Why would Peter do this? I think it’s because, on the other side of the cross and empty tomb, Peter discovered that Jesus is for failures. That it’s when our pretense is stripped away that we experience being embraced, beloved by God. This is, I think, why the rooster has often enough been a featured symbol in the church’s art and architecture — I’ve even got a good friend whose church’s emblem is a rooster! Peter’s crowing rooster trumpets grace, again and again.
The conclusion of Shusaku Endo’s brilliant novel Silence features a rooster that echoes this same point. Silence follows the journey of a 17th-century Portuguese Jesuit Christian missionary named Father Rodriguez to Japan. A man of rigorous faith, Rodriguez often contemplates the face of Christ; he thinks the face of Jesus more beautiful than anything in the world. As the story unfolds, however, he struggles deeply with the silence of God. He’s eventually captured by the Japanese military, interrogated, and offered the promise of escape from death — if only he tramples on a “fumie,” a bronze image of the face of Christ. The interrogator insists coyly that this is just a formality, but the priest knows better.

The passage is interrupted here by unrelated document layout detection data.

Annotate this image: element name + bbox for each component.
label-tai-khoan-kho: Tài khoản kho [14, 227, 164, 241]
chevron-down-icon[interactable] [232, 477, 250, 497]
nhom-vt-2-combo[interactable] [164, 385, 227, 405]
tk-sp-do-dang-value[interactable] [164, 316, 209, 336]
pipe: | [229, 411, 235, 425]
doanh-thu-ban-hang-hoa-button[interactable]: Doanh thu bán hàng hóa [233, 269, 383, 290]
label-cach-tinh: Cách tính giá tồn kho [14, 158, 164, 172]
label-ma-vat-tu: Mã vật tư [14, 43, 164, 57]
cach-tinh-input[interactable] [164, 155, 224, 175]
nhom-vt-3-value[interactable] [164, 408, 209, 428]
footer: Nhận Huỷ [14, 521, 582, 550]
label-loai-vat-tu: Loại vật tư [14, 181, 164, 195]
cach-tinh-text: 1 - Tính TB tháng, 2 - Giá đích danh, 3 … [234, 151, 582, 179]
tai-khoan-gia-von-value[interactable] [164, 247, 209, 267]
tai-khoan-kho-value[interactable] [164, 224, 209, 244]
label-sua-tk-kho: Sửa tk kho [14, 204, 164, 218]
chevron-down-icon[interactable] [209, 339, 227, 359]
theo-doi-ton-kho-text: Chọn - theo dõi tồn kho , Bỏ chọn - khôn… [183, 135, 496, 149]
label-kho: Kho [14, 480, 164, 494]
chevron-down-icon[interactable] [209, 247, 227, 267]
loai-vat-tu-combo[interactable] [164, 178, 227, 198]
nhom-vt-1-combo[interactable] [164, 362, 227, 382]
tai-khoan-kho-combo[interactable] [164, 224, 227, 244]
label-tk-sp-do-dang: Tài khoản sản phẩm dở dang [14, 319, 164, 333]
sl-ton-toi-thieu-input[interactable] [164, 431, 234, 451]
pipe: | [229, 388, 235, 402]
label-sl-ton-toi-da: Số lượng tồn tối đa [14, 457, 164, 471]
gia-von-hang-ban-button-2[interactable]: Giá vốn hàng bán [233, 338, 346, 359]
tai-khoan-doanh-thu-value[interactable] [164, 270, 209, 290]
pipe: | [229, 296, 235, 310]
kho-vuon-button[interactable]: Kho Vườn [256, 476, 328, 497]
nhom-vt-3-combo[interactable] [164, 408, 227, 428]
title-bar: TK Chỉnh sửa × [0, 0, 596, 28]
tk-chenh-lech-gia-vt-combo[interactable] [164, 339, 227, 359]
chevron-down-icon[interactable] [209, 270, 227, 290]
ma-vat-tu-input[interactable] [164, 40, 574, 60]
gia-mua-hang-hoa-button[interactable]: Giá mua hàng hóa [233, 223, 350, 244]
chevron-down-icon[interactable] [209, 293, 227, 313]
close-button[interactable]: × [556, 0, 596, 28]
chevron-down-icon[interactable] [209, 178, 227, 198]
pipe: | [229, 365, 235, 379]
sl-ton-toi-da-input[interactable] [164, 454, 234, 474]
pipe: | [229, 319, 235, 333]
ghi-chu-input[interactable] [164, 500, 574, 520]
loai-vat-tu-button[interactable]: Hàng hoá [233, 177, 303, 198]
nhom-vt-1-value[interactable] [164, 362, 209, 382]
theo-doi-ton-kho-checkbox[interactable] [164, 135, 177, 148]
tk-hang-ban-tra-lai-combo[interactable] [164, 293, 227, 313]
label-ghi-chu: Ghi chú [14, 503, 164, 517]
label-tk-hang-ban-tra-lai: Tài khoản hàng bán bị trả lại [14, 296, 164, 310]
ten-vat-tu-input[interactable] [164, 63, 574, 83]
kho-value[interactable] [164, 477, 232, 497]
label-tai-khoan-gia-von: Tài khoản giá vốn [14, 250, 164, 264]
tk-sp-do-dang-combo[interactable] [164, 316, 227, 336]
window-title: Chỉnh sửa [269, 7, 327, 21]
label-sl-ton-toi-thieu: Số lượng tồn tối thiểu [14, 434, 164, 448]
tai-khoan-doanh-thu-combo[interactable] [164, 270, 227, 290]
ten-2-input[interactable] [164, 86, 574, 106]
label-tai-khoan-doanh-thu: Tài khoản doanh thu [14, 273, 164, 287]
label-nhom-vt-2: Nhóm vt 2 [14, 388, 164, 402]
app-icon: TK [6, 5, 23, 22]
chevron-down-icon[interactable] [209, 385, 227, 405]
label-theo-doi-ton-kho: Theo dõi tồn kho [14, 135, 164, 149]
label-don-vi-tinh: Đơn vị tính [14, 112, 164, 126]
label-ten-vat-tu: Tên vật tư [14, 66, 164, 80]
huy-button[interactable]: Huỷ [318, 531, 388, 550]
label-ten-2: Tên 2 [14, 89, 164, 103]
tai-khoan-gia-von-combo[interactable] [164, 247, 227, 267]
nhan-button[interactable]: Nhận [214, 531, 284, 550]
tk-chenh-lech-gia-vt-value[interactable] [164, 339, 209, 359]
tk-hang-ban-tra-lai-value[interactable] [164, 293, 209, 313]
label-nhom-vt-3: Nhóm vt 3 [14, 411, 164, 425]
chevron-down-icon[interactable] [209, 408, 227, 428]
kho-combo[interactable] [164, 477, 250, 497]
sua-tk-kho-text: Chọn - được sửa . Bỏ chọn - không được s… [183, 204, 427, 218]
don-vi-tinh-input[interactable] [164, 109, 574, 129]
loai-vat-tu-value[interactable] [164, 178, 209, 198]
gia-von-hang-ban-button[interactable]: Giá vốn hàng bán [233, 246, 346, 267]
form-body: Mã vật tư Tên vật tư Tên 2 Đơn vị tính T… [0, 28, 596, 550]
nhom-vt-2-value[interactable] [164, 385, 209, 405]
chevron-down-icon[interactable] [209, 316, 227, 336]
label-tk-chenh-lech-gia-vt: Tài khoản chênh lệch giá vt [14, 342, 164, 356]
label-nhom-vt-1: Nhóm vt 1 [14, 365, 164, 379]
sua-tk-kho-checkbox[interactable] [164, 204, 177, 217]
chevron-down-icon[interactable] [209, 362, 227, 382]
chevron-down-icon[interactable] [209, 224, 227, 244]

Finally, Rodriguez gives in: “The priest raises his foot… He will now trample on what he has considered the most beautiful thing in his life, on what he has believed most pure… How his foot aches! And then the Christ in bronze speaks to the priest: ‘Trample! Trample! I more than anyone know of the pain in your foot. Trample! It was to be trampled on by men that I was born into this world. It was to share men’s pain that I carried my cross.’ The priest placed his foot on the fumie. Dawn broke. And far in the distance the cock crew.”
Meditating on the disciples’ desertions and denials, and reflecting on my own, becomes an occasion to encounter the One who came to be trampled, who carried the cross to share our pain.
Oh yes. Thanks.
Wow…
thanks for info.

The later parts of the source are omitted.